Department of Biomedical Engineering, Vanderbilt University, Nashville, Tennessee, USA.
Department of Biomedical Informatics, Vanderbilt University Medical Center, Nashville, Tennessee, USA.
J Am Med Inform Assoc. 2023 Feb 16;30(3):456-465. doi: 10.1093/jamia/ocac234.
A previous study, PheMAP, combined independent, online resources to enable high-throughput phenotyping (HTP) using electronic health records (EHRs). However, online resources offer distinct quality descriptions of diseases which may affect phenotyping performance. We aimed to evaluate the phenotyping performance of single resource-based PheMAPs and investigate an optimized strategy for HTP.

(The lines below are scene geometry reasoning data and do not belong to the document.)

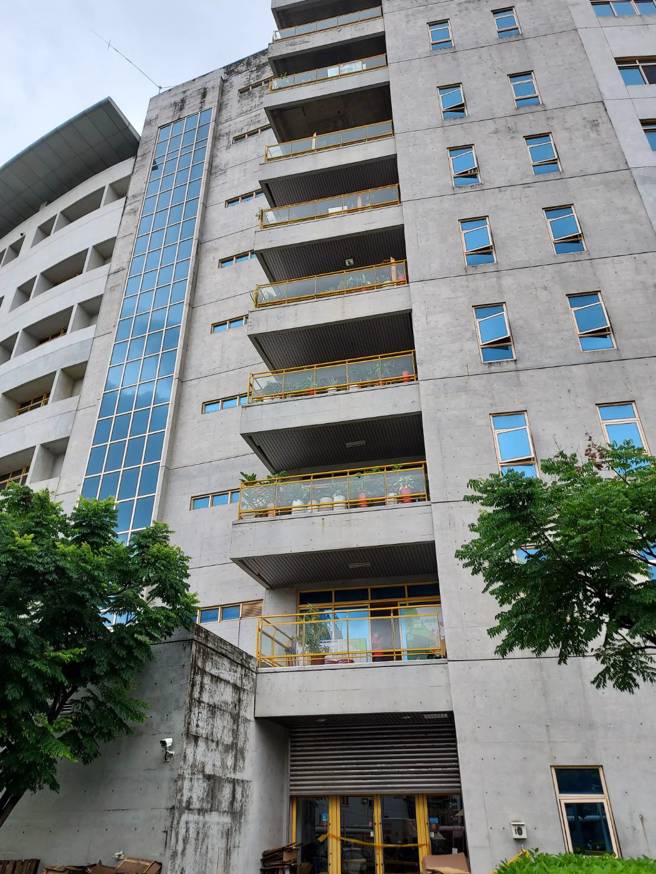 You are a GUI agent. You are given a task and a screenshot of the screen. Output one action in this format:
    pyautogui.click(x=<x>, y=<y>)
    Task: Click on the glass doors
    The height and width of the screenshot is (874, 656).
    Given the screenshot: What is the action you would take?
    pyautogui.click(x=309, y=820), pyautogui.click(x=361, y=820), pyautogui.click(x=397, y=820), pyautogui.click(x=443, y=824), pyautogui.click(x=582, y=822) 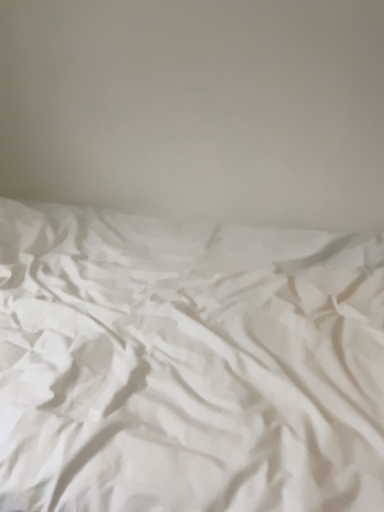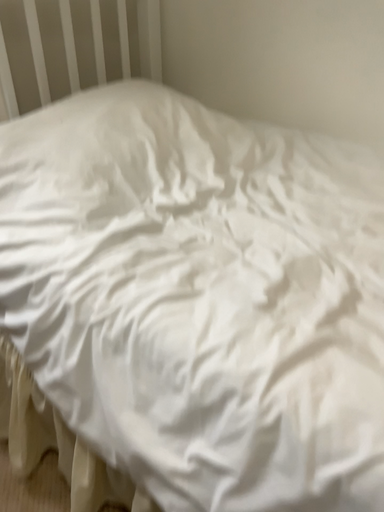 Question: Which way did the camera rotate in the video?

Choices:
 (A) rotated right
 (B) rotated left

Answer: (B) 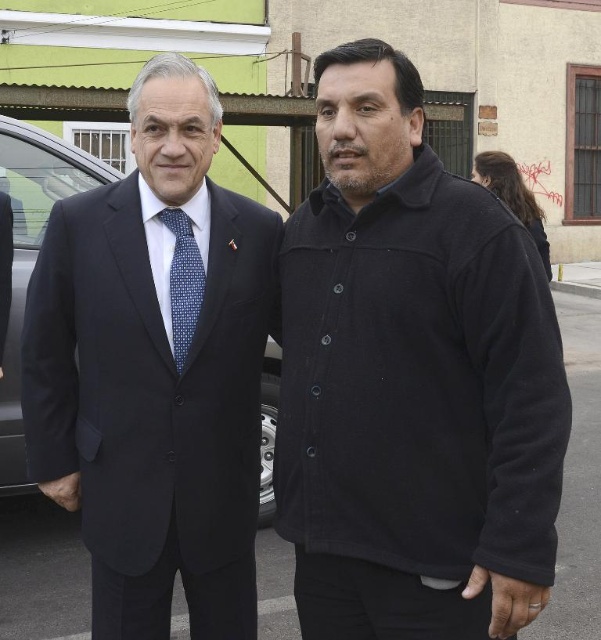 Question: Estimate the real-world distances between objects in this image. Which object is farther from the blue dotted tie at center?

Choices:
 (A) black fleece jacket at center
 (B) dark blue fabric car at left
 (C) matte black suit at left

Answer: (B)

Question: From the image, what is the correct spatial relationship of matte black suit at left in relation to dark blue fabric car at left?

Choices:
 (A) below
 (B) above

Answer: (A)

Question: Can you confirm if black fleece jacket at center is positioned to the right of blue dotted tie at center?

Choices:
 (A) no
 (B) yes

Answer: (B)

Question: Which of the following is the closest to the observer?

Choices:
 (A) black fleece jacket at center
 (B) dark blue fabric car at left
 (C) blue dotted tie at center
 (D) matte black suit at left

Answer: (A)

Question: Does black fleece jacket at center appear under blue dotted tie at center?

Choices:
 (A) yes
 (B) no

Answer: (A)

Question: Which object appears farthest from the camera in this image?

We compared how each resource produced top-ranked concept unique identifiers (CUIs) by term frequency-inverse document frequency with Jaccard matrices comparing single resources and the original PheMAP. We correlated top-ranked concepts from each resource to features used in established Phenotype KnowledgeBase (PheKB) algorithms for hypothyroidism, type II diabetes mellitus (T2DM), and dementias. Using resources separately, we calculated multiple phenotype risk scores for individuals from Vanderbilt University Medical Center's BioVU DNA Biobank and compared phenotyping performance against rule-based eMERGE algorithms. Lastly, we implemented an ensemble strategy which classified patient case/control status based upon PheMAP resource agreement.
Jaccard similarity matrices indicate that the similarity of CUIs comprising single resource-based PheMAPs varies. Single resource-based PheMAPs generated from MedlinePlus and MedicineNet outperformed others but only encompass 81.6% of overall disease phenotypes. We propose the PheMAP-Ensemble which provides higher average accuracy and precision than the combined average accuracy and precision of single resource-based PheMAPs. While offering complete phenotype coverage, PheMAP-Ensemble significantly increases phenotyping recall compared to the original iteration.
Resources comprising the PheMAP produce different phenotyping performance when implemented individually. The ensemble method significantly improves the quality of PheMAP by fully utilizing dissimilar resources to capture accurate phenotyping data from EHRs.
先前的 PheMAP 研究结合了独立的在线资源,从而能够使用电子健康记录(EHR)进行高通量表型分析(HTP)。然而,在线资源对疾病的描述质量各不相同,这可能会影响表型分析的性能。我们旨在评估基于单一资源的 PheMAP 的表型分析性能,并研究一种用于 HTP 的优化策略。
我们比较了每个资源如何通过使用 Jaccard 矩阵比较单一资源和原始 PheMAP 来使用术语频率-文档频率对顶级概念唯一标识符(CUI)进行排名。我们将每个资源的顶级概念与已建立的 Phenotype KnowledgeBase(PheKB)算法用于甲状腺功能减退症、2 型糖尿病(T2DM)和痴呆症的特征相关联。我们分别使用资源为范德比尔特大学医学中心的 BioVU DNA 生物库中的个体计算多个表型风险评分,并将表型分析性能与基于规则的 eMERGE 算法进行比较。最后,我们实施了一种基于 PheMAP 资源一致性的分类患者病例/对照状态的集成策略。
Jaccard 相似性矩阵表明,构成基于单一资源的 PheMAP 的 CUI 的相似性有所不同。基于 MedlinePlus 和 MedicineNet 的单一资源的 PheMAP 表现优于其他资源,但仅包含 81.6%的总体疾病表型。我们提出了 PheMAP-Ensemble,它提供的平均准确率和精度高于基于单一资源的 PheMAP 的平均准确率和精度的总和。虽然提供了完整的表型覆盖范围,但 PheMAP-Ensemble 与原始迭代相比显著提高了表型分析的召回率。
当单独实施时,构成 PheMAP 的资源会产生不同的表型分析性能。集成方法通过充分利用不同的资源来从 EHR 中捕获准确的表型数据,从而显著提高了 PheMAP 的质量。